After upgrading to Hapi 21.1.0 and joi 17.9.1 I'm facing an issue.

I create hapi server like this:

// IMPORT SECTION
import * as Hapi from '@hapi/hapi';
import joi from 'joi';

export async function createServer(host: string, port: number): Promise<Hapi.Server> {
  const server = Hapi.server({ ...options, host, port });
  server.validator(joi);
  await server.register([...basicPlugins]);
  await server.register(additionalPlugins());
  server.route(routes);

  return server;
}

But if I run Jest tests which calls this function and then calls server.initialize() I get:

Missing validator on this line: server.validator(joi).

What's weird is after I run server normally (function from above and then server.start()) all my routes works as expected. Perhaps, there's no problem using Hapi 20. Any idea on how can it be resolved?

Pretty odd! That error occurs when the argument passed to server.validator() is missing/falsy.

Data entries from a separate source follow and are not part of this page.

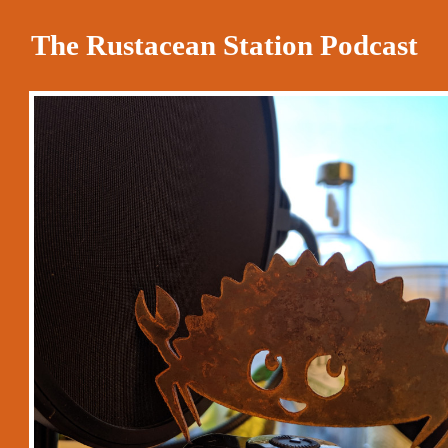
The Rustacean Station Podcast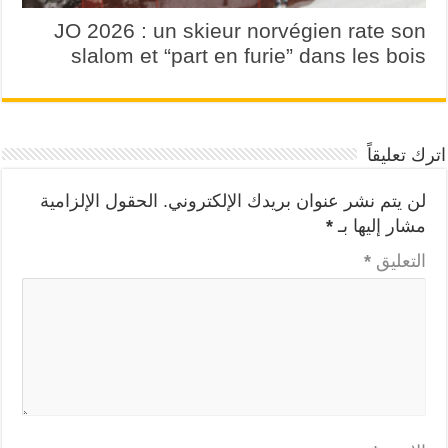
JO 2026 : un skieur norvégien rate son
slalom et “part en furie” dans les bois
اترك تعليقاً
الحقول الإلزامية
لن يتم نشر عنوان بريدك الإلكتروني.
*
مشار إليها بـ
*
التعليق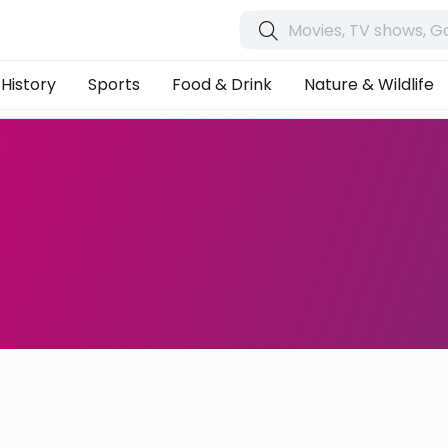
History
Sports
Food & Drink
Nature & Wildlife
s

Could you add some debugging to see the value of joi that you're passing there to server.validator()? Also, does this only happen when you run in jest, or does it also happen when you run this directly?

+  console.log({ joi });
   server.validator(joi);

Does it work better with import * as joi from 'joi'?

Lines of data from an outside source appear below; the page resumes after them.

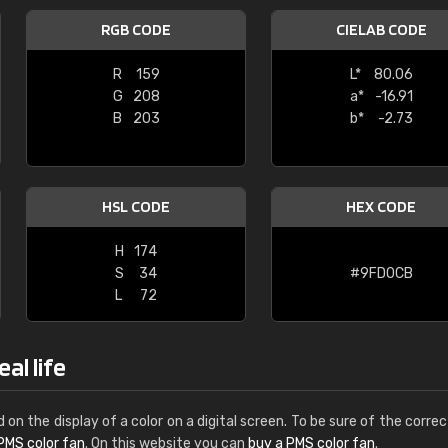
Leinster Home and
RGB CODE
CIELAB CODE
Windows
R
159
L*
80.06
"Great product and speedy delivery
G
208
a*
-16.91
B
203
b*
-2.73
HSL CODE
HEX CODE
H
174
S
34
#9FD0CB
L
72
al life
d on the display of a color on a digital screen. To be sure of the correc
PMS color fan
. On this website you can
buy a PMS color fan
.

@Marsup yes, indeed. Thanks!

Pretty odd! That error occurs when the argument passed to server.validator() is missing/falsy. Could you add some debugging to see the value of joi that you're passing there to server.validator()? Also, does this only happen when you run in jest, or does it also happen when you run this directly?

+  console.log({ joi });
   server.validator(joi);

Only if I run jest tests, but if I run it via npm it works like a charm. Nevertheless, @Marsup code fixes this weird behaviour.

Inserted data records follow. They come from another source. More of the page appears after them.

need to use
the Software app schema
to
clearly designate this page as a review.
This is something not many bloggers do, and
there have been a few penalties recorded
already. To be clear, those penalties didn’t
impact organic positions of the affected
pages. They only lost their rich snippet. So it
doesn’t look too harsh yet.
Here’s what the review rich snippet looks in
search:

Are you using a different tsconfig with jest?

Not really, this is a main tsconfig.json

{
  "compilerOptions": {
    "target": "es2020",
    "module": "commonjs",
    "moduleResolution": "node",
    "sourceMap": true,
    "declaration": false,
    "noImplicitAny": false,
    "rootDir": "./src",
    "outDir": "build",
    "allowSyntheticDefaultImports": true,
    "removeComments": true,
    "jsx": "react",
    "allowJs": true,
    "noEmit": false,
    "importHelpers": true,
    "noUnusedLocals": true,
    "noUnusedParameters": true,
    "emitDecoratorMetadata": true,
    "experimentalDecorators": true,
    "skipLibCheck": true,
    "strict": true,
    "resolveJsonModule": true,
    "esModuleInterop": false
  },
  "include": ["src/**/*", "declarations/**/*"],
  "exclude": ["src/**/__mocks__"]
}

That's weird, disabling esModuleInterop should prevent you from using import joi in both runtime and jest, unless you have another bundler on top that takes care of commonjs modules.